Plaintiffs also allege that defendant violated section 1770, subdivisions (a)(5) and (a)(7) of the CLRA when defendant represented that the subject vehicles had characteristics and benefits they did not have and were a particular standard, quality, or grade they were not. In support of their CLRA cause of action, plaintiffs allege that defendant made representations about the quality, safety, and performance of the parking brake system on the subject vehicles while failing to disclose information it knew about the defect in the parking brakes. The list of proscribed practices in section 1770 includes the concealment or suppression of material facts. In the CLRA context, “[f]raud or deceit may consist of the suppression of a fact by one who is bound to disclose it or who gives information of other facts which are likely to mislead for want of communication of that fact.” (Outboard Marine Corp. v. Superior Court (1975) 52 Cal.App.3d 30, 37; compare with Bardin v. DaimlerChrysler Corp. (2006) 136 Cal.App.4th 1255 and Daugherty v. American Honda Motor Co., Inc. (2006) 144 Cal.App.4th 824, 835 [“although a claim may be stated under the CLRA in terms constituting fraudulent omissions, to be actionable the omission must be contrary to a representation actually made by the defendant, or an omission of a fact the defendant was obliged to disclose”].) Plaintiffs’ allegations are sufficient to state a violation of the CLRA based on defendant’s alleged representations about the parking brakes and concealment of the defect. (See Outboard Marine Corp. v. Superior Court, supra, 52 Cal.App.3d at p. 37.)

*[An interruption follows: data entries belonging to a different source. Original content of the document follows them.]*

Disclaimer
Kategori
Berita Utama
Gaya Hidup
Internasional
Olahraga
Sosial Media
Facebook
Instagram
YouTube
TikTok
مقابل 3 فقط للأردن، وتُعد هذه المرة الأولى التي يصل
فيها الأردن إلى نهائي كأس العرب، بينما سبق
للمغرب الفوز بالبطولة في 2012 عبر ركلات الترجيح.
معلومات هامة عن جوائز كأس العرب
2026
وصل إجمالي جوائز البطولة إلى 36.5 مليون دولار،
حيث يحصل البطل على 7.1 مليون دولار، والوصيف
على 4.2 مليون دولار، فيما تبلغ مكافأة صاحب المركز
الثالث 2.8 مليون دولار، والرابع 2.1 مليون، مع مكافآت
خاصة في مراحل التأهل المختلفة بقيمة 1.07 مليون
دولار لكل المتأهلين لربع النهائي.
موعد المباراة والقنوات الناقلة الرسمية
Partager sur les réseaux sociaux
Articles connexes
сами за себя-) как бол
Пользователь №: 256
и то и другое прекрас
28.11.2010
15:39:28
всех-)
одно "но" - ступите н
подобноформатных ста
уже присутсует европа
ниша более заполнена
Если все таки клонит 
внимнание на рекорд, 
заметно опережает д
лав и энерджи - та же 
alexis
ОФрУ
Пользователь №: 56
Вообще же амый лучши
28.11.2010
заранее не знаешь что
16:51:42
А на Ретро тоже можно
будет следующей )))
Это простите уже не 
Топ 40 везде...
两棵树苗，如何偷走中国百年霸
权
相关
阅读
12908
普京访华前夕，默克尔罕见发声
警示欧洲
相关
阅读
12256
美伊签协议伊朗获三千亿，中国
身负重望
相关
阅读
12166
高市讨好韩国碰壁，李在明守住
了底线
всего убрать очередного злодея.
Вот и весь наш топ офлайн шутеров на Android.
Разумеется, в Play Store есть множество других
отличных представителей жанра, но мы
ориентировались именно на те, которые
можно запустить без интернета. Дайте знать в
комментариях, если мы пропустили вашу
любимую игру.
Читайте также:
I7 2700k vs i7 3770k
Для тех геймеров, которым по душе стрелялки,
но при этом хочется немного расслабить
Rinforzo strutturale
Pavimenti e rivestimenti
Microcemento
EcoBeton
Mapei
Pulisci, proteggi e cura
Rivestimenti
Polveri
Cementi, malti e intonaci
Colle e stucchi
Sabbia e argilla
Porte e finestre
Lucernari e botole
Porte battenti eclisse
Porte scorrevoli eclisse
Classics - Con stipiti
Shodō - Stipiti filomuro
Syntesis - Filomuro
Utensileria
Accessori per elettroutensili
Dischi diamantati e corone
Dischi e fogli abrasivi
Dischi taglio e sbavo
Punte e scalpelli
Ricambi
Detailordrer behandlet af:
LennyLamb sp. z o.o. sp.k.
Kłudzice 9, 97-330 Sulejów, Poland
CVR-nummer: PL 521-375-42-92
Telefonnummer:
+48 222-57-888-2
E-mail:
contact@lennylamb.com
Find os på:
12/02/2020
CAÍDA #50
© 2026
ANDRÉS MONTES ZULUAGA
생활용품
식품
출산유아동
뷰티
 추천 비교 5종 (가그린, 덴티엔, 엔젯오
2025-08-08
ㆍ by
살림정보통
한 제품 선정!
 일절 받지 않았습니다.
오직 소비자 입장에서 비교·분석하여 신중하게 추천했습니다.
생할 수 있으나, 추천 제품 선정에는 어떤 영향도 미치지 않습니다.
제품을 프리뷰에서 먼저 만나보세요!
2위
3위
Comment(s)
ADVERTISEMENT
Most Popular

Slip op. at 12-14 (footnotes omitted). The discussion of the plaintiffs' claims under the UCL's three prongs is equally interesting, including the holding that the plaintiffs "need not wait for a catastrophic event such as brake failure to bring an action under the UCL based on the facts alleged in the fourth amended complaint." Id. at 19. I would not be surprised to see publication requests filed here.
By the way, thanks again to JS, who continues to tirelessly mine the unpublished Court of Appeal opinions and send me the gems like this one.